__What to work on__.
Repeat the records below verbatim, and do not copy their pictures.

__Data in this exercise__.
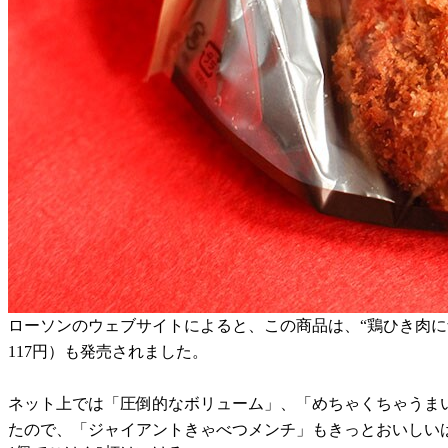
ローソンのウェブサイトによると、この商品は、“鶏ひき肉
117円）も発売されました。
ネット上では「圧倒的なボリューム」、「めちゃくちゃうま
たので、「ジャイアントきゃべつメンチ」もきっとおいしい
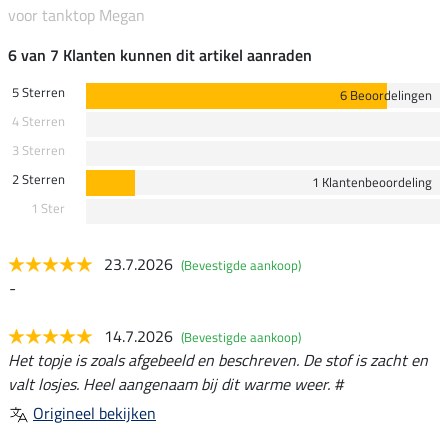
voor tanktop Megan
6 van 7 Klanten kunnen dit artikel aanraden
5 Sterren
6 Beoordelingen
4 Sterren
3 Sterren
2 Sterren
1 Klantenbeoordeling
1 Ster
23.7.2026
(Bevestigde aankoop)
-
14.7.2026
(Bevestigde aankoop)
Het topje is zoals afgebeeld en beschreven. De stof is zacht en
valt losjes. Heel aangenaam bij dit warme weer. #
Origineel bekijken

__Written reply__.
ローソンのウェブサイトによると、この商品は、“鶏ひき肉
117円）も発売されました。
ネット上では「圧倒的なボリューム」、「めちゃくちゃうま
たので、「ジャイアントきゃべつメンチ」もきっとおいしい
voor tanktop Megan
6 van 7 Klanten kunnen dit artikel aanraden
5 Sterren
6 Beoordelingen
4 Sterren
3 Sterren
2 Sterren
1 Klantenbeoordeling
1 Ster
23.7.2026
(Bevestigde aankoop)
-
14.7.2026
(Bevestigde aankoop)
Het topje is zoals afgebeeld en beschreven. De stof is zacht en
valt losjes. Heel aangenaam bij dit warme weer. #
Origineel bekijken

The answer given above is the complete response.